Впечатления шли одно за другим, нарастая в сложное созвучие понятий, новых, странных и интересных. Люди водили их за собою, и пришлось испытать неприятное ощущение железа во рту, мешающего языку и растирающего нежные, бледно-розовые десны. Людские лица менялись часто, и Русалка не успевала ни приглядеться к ним, ни узнать их. Кривой Санжа пробыл два дня и исчез с варки. Его заменило несколько парней со светлыми волосами и голубыми, ясными глазами. Еще приходил старик и две девушки, носившие им хлеб. У девушек были нежные руки, и тонким, едва уловимым запахом весны и цветов, тянувшим за собою молодежь степей, веяло от них.
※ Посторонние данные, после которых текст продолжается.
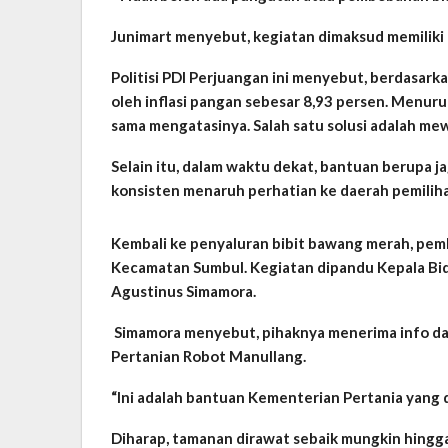
Junimart menyebut, kegiatan dimaksud memiliki 
Politisi PDI Perjuangan ini menyebut, berdasark
oleh inflasi pangan sebesar 8,93 persen. Menur
sama mengatasinya. Salah satu solusi adalah mewa
Selain itu, dalam waktu dekat, bantuan berupa j
konsisten menaruh perhatian ke daerah pemilih
Kembali ke penyaluran bibit bawang merah, pemba
Kecamatan Sumbul. Kegiatan dipandu Kepala Bid
Agustinus Simamora.
Simamora menyebut, pihaknya menerima info dari
Pertanian Robot Manullang.
“Ini adalah bantuan Kementerian Pertania yang di
Diharap, tamanan dirawat sebaik mungkin hingg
Однажды Русалку долго водили, ставили и снова водили в закрытом со всех сторон сарае с большими окнами Солнце через окна бросало на темный песок яркие пятна] и Русалка боялась ступить на них, пятилась, пригибалась к земле, прыгала и жеманно переступала ногами, стараясь) не зацепить золотистых пятен света и поскорее проскочить сквозь косые прозрачные снопы лучей.

С новыми понятиями являлись и новые звуки. Звуки складывались в слова и получали значение. Одни относились до нее прямо, и по ним надо было слушаться, другие только отчасти касались ее, и она к ним прислушивалась, третьи, сливавшиеся в трескучее стрекотание вроде лягушачьих рулад, ее не касались. Она их не слушала.

Чаще всего раздавалось мягко-строгое: "Но! Балуй!" - и Русалка поджималась от этого окрика и становилась равнодушно-спокойной. Потом являлось желание пошалить, она тянулась губами к уху ведущего ее человека и опять слушала это ласкающее:

- Но, балуй!.. Баловница!

В эти дни она узнала, что ее зовут Русалкой и что отец ее - Рубин - английский, а мать Корделия - семь восьмых кровная и сама она почти чистокровная. И пи тому едва уловимому почтению, с каким после этих слов ее окружали люди, гладили по шее, трогали гриву, разбирали, лаская, челку, мягко проводили по векам, от чего становилось темно и красные молнии жутко неслись перед глазом, Русалка поняла, что это что-то хорошее и этим можно гордиться.

Узнала Русалка еще, что она - красавица!..

По звуку голоса людей она о чем-то смутно догадывалась, поднимала голову, стремила вперед уши и шла, шаля, едва касаясь земли и откидывая хвост, как ходила она по степи перед подругами, изображая, как пойдет перед жеребцом - повелителем. От этих слов горячая кровь вдруг приливала к коже, жилы наполнялись и покрывали частым переплетом бока, плечи и ноги, и Русалке казалось, что она не идет, а плывет над землею по воздуху.

Два дня ее охаживал молодой, красивый человек с блестящими холодными полосами на плечах. Было приятно хватать, ласкаясь, губами за эти полосы, дышать ему в ухо, а потом лизать розовым плоским языком его щеку. Он не противился, а смеялся и целовал ее повыше ноздрей, туда, где нежна была серая кожа, и показывался мягкий, еле приметный шелк шерсти.